==== RECORDS SHOWN

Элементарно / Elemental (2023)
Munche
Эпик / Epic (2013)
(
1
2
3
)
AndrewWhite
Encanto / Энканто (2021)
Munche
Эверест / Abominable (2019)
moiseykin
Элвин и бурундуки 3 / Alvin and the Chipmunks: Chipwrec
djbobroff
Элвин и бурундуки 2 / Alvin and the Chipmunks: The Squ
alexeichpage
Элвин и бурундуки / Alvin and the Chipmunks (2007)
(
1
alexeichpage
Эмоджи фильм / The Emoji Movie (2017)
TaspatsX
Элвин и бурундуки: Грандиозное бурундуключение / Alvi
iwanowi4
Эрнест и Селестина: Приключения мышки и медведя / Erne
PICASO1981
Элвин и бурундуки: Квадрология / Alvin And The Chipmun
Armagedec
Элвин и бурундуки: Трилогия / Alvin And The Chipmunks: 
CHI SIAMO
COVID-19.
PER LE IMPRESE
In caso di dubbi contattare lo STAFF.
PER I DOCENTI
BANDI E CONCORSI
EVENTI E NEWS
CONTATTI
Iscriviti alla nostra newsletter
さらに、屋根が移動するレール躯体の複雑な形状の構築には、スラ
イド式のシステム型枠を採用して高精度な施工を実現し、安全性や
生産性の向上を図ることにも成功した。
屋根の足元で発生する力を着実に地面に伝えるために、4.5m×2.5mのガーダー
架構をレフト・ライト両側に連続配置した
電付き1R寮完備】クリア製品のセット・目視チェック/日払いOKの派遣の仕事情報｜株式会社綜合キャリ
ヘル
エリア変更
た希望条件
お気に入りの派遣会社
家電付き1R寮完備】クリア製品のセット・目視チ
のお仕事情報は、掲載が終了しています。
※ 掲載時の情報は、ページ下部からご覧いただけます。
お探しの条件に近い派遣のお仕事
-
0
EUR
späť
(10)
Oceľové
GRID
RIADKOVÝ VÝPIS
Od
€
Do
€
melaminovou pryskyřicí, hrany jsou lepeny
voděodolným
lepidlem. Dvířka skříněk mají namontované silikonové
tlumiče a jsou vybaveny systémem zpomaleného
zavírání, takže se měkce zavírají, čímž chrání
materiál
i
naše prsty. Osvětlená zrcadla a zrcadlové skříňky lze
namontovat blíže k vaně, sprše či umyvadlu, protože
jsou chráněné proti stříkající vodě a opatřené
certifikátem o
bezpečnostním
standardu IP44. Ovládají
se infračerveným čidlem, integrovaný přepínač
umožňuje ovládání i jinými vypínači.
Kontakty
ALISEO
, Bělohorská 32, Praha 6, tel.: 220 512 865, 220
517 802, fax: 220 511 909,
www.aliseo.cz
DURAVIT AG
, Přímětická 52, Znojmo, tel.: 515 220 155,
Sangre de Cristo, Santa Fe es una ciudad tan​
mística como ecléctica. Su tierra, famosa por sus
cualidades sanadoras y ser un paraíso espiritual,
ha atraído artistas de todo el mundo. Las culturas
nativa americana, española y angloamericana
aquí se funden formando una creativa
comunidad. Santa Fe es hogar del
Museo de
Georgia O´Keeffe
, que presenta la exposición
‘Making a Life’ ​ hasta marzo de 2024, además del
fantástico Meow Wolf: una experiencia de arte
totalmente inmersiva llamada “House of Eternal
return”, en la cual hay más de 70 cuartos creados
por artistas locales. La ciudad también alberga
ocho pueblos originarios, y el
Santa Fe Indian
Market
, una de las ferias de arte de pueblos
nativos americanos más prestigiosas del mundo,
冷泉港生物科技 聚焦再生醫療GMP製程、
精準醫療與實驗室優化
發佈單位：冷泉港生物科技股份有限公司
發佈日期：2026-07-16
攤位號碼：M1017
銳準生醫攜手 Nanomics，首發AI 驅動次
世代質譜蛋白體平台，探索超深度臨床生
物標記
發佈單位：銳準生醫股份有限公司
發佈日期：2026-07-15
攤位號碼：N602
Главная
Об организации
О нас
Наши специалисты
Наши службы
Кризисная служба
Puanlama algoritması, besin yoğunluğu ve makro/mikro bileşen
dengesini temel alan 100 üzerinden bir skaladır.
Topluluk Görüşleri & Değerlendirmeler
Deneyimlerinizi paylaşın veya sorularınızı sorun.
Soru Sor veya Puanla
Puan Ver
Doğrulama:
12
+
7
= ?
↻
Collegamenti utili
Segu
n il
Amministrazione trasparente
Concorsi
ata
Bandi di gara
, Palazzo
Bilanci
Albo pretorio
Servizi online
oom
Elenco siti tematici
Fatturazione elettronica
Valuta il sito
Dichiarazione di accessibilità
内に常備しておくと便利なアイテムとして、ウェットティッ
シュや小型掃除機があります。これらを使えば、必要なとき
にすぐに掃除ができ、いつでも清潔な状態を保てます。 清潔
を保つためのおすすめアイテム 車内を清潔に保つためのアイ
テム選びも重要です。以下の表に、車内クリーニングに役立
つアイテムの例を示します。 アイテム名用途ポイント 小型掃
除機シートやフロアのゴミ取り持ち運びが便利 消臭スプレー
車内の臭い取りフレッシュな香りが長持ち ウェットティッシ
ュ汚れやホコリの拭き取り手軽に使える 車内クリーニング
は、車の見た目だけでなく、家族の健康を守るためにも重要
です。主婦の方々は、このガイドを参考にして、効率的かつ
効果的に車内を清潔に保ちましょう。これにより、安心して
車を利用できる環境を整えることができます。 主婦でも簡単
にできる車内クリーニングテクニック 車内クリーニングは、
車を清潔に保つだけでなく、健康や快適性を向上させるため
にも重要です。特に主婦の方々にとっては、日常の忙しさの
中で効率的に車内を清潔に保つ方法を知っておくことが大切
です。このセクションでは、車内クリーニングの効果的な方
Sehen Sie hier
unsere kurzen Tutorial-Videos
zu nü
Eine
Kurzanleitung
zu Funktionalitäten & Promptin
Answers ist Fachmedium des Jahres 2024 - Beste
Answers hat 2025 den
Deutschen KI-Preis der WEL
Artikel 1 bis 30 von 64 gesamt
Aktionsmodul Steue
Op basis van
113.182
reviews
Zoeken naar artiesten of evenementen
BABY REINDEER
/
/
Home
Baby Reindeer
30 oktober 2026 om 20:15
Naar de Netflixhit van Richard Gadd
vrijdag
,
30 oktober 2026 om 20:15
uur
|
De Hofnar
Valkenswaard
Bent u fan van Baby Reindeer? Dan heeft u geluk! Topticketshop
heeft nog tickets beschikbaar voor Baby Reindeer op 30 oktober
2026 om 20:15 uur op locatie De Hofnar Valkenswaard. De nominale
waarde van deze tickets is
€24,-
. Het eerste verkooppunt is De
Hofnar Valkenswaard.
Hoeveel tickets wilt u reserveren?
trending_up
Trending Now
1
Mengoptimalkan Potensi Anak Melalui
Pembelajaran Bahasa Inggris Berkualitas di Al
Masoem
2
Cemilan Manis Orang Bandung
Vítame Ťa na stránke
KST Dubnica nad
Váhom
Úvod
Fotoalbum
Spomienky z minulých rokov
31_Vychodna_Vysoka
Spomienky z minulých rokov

========

» WHAT NEEDS TO BE DONE: Retype all of the entries. Keep each one exactly as written.

» OUTPUT FOR THIS TASK:
Элементарно / Elemental (2023)
Munche
Эпик / Epic (2013)
(
1
2
3
)
AndrewWhite
Encanto / Энканто (2021)
Munche
Эверест / Abominable (2019)
moiseykin
Элвин и бурундуки 3 / Alvin and the Chipmunks: Chipwrec
djbobroff
Элвин и бурундуки 2 / Alvin and the Chipmunks: The Squ
alexeichpage
Элвин и бурундуки / Alvin and the Chipmunks (2007)
(
1
alexeichpage
Эмоджи фильм / The Emoji Movie (2017)
TaspatsX
Элвин и бурундуки: Грандиозное бурундуключение / Alvi
iwanowi4
Эрнест и Селестина: Приключения мышки и медведя / Erne
PICASO1981
Элвин и бурундуки: Квадрология / Alvin And The Chipmun
Armagedec
Элвин и бурундуки: Трилогия / Alvin And The Chipmunks: 
CHI SIAMO
COVID-19.
PER LE IMPRESE
In caso di dubbi contattare lo STAFF.
PER I DOCENTI
BANDI E CONCORSI
EVENTI E NEWS
CONTATTI
Iscriviti alla nostra newsletter
さらに、屋根が移動するレール躯体の複雑な形状の構築には、スラ
イド式のシステム型枠を採用して高精度な施工を実現し、安全性や
生産性の向上を図ることにも成功した。
屋根の足元で発生する力を着実に地面に伝えるために、4.5m×2.5mのガーダー
架構をレフト・ライト両側に連続配置した
電付き1R寮完備】クリア製品のセット・目視チェック/日払いOKの派遣の仕事情報｜株式会社綜合キャリ
ヘル
エリア変更
た希望条件
お気に入りの派遣会社
家電付き1R寮完備】クリア製品のセット・目視チ
のお仕事情報は、掲載が終了しています。
※ 掲載時の情報は、ページ下部からご覧いただけます。
お探しの条件に近い派遣のお仕事
-
0
EUR
späť
(10)
Oceľové
GRID
RIADKOVÝ VÝPIS
Od
€
Do
€
melaminovou pryskyřicí, hrany jsou lepeny
voděodolným
lepidlem. Dvířka skříněk mají namontované silikonové
tlumiče a jsou vybaveny systémem zpomaleného
zavírání, takže se měkce zavírají, čímž chrání
materiál
i
naše prsty. Osvětlená zrcadla a zrcadlové skříňky lze
namontovat blíže k vaně, sprše či umyvadlu, protože
jsou chráněné proti stříkající vodě a opatřené
certifikátem o
bezpečnostním
standardu IP44. Ovládají
se infračerveným čidlem, integrovaný přepínač
umožňuje ovládání i jinými vypínači.
Kontakty
ALISEO
, Bělohorská 32, Praha 6, tel.: 220 512 865, 220
517 802, fax: 220 511 909,
www.aliseo.cz
DURAVIT AG
, Přímětická 52, Znojmo, tel.: 515 220 155,
Sangre de Cristo, Santa Fe es una ciudad tan​
mística como ecléctica. Su tierra, famosa por sus
cualidades sanadoras y ser un paraíso espiritual,
ha atraído artistas de todo el mundo. Las culturas
nativa americana, española y angloamericana
aquí se funden formando una creativa
comunidad. Santa Fe es hogar del
Museo de
Georgia O´Keeffe
, que presenta la exposición
‘Making a Life’ ​ hasta marzo de 2024, además del
fantástico Meow Wolf: una experiencia de arte
totalmente inmersiva llamada “House of Eternal
return”, en la cual hay más de 70 cuartos creados
por artistas locales. La ciudad también alberga
ocho pueblos originarios, y el
Santa Fe Indian
Market
, una de las ferias de arte de pueblos
nativos americanos más prestigiosas del mundo,
冷泉港生物科技 聚焦再生醫療GMP製程、
精準醫療與實驗室優化
發佈單位：冷泉港生物科技股份有限公司
發佈日期：2026-07-16
攤位號碼：M1017
銳準生醫攜手 Nanomics，首發AI 驅動次
世代質譜蛋白體平台，探索超深度臨床生
物標記
發佈單位：銳準生醫股份有限公司
發佈日期：2026-07-15
攤位號碼：N602
Главная
Об организации
О нас
Наши специалисты
Наши службы
Кризисная служба
Puanlama algoritması, besin yoğunluğu ve makro/mikro bileşen
dengesini temel alan 100 üzerinden bir skaladır.
Topluluk Görüşleri & Değerlendirmeler
Deneyimlerinizi paylaşın veya sorularınızı sorun.
Soru Sor veya Puanla
Puan Ver
Doğrulama:
12
+
7
= ?
↻
Collegamenti utili
Segu
n il
Amministrazione trasparente
Concorsi
ata
Bandi di gara
, Palazzo
Bilanci
Albo pretorio
Servizi online
oom
Elenco siti tematici
Fatturazione elettronica
Valuta il sito
Dichiarazione di accessibilità
内に常備しておくと便利なアイテムとして、ウェットティッ
シュや小型掃除機があります。これらを使えば、必要なとき
にすぐに掃除ができ、いつでも清潔な状態を保てます。 清潔
を保つためのおすすめアイテム 車内を清潔に保つためのアイ
テム選びも重要です。以下の表に、車内クリーニングに役立
つアイテムの例を示します。 アイテム名用途ポイント 小型掃
除機シートやフロアのゴミ取り持ち運びが便利 消臭スプレー
車内の臭い取りフレッシュな香りが長持ち ウェットティッシ
ュ汚れやホコリの拭き取り手軽に使える 車内クリーニング
は、車の見た目だけでなく、家族の健康を守るためにも重要
です。主婦の方々は、このガイドを参考にして、効率的かつ
効果的に車内を清潔に保ちましょう。これにより、安心して
車を利用できる環境を整えることができます。 主婦でも簡単
にできる車内クリーニングテクニック 車内クリーニングは、
車を清潔に保つだけでなく、健康や快適性を向上させるため
にも重要です。特に主婦の方々にとっては、日常の忙しさの
中で効率的に車内を清潔に保つ方法を知っておくことが大切
です。このセクションでは、車内クリーニングの効果的な方
Sehen Sie hier
unsere kurzen Tutorial-Videos
zu nü
Eine
Kurzanleitung
zu Funktionalitäten & Promptin
Answers ist Fachmedium des Jahres 2024 - Beste
Answers hat 2025 den
Deutschen KI-Preis der WEL
Artikel 1 bis 30 von 64 gesamt
Aktionsmodul Steue
Op basis van
113.182
reviews
Zoeken naar artiesten of evenementen
BABY REINDEER
/
/
Home
Baby Reindeer
30 oktober 2026 om 20:15
Naar de Netflixhit van Richard Gadd
vrijdag
,
30 oktober 2026 om 20:15
uur
|
De Hofnar
Valkenswaard
Bent u fan van Baby Reindeer? Dan heeft u geluk! Topticketshop
heeft nog tickets beschikbaar voor Baby Reindeer op 30 oktober
2026 om 20:15 uur op locatie De Hofnar Valkenswaard. De nominale
waarde van deze tickets is
€24,-
. Het eerste verkooppunt is De
Hofnar Valkenswaard.
Hoeveel tickets wilt u reserveren?
trending_up
Trending Now
1
Mengoptimalkan Potensi Anak Melalui
Pembelajaran Bahasa Inggris Berkualitas di Al
Masoem
2
Cemilan Manis Orang Bandung
Vítame Ťa na stránke
KST Dubnica nad
Váhom
Úvod
Fotoalbum
Spomienky z minulých rokov
31_Vychodna_Vysoka
Spomienky z minulých rokov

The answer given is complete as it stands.